Diam sejenak, mereka sibuk dengan pikiran masing-masing hingga Nila membuka pembicaraan.
"Bayaran kita udah masuk belum?"
"Bentar gue cek!" kata Nala memeriksa handphonenya.
"Udah!" katanya.
"Bagus! sumpah gue gedek ama tu orang, bisa-bisanya dia selingkuhin istrinya!" kata Runi mengingat alasan mereka membunuh orang tadi.
"Laki-laki emang gitu!" kata Nila.
"Gak semua, kalian aja yang terlalu dingin, coba buka mata dan hati kalian. Pasti kalian tau rasanya," kata Yara.

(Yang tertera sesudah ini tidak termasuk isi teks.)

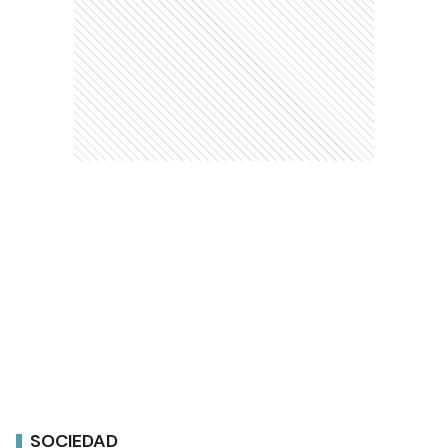
SOCIEDAD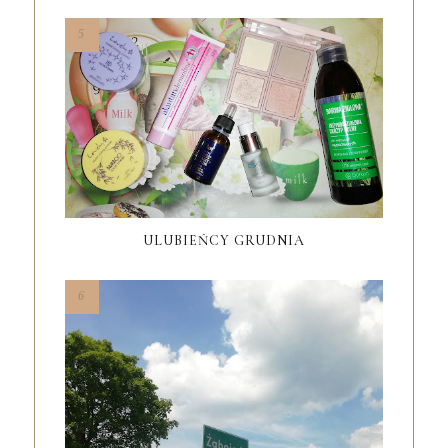
ULUBIEŃCY GRUDNIA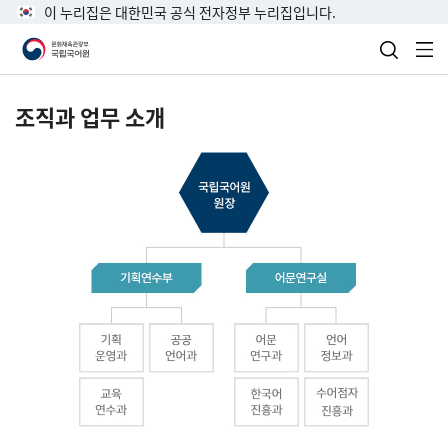
이 누리집은 대한민국 공식 전자정부 누리집입니다.
검색 열
전
조직과 업무 소개
국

"Kayak lo tau aja!" sinis Nila.
"Seenggaknya gue gak kayak kalian, gue bosen selalu ngingatin kalian!" Yara menghembuskan nafas gusar.
"Bikinin Qoutes!" kata Runi.
"Apa-apa qoutes, apa-apa qoutes tapi gak pernah di laksanain qoutes gue!" sindir Yara.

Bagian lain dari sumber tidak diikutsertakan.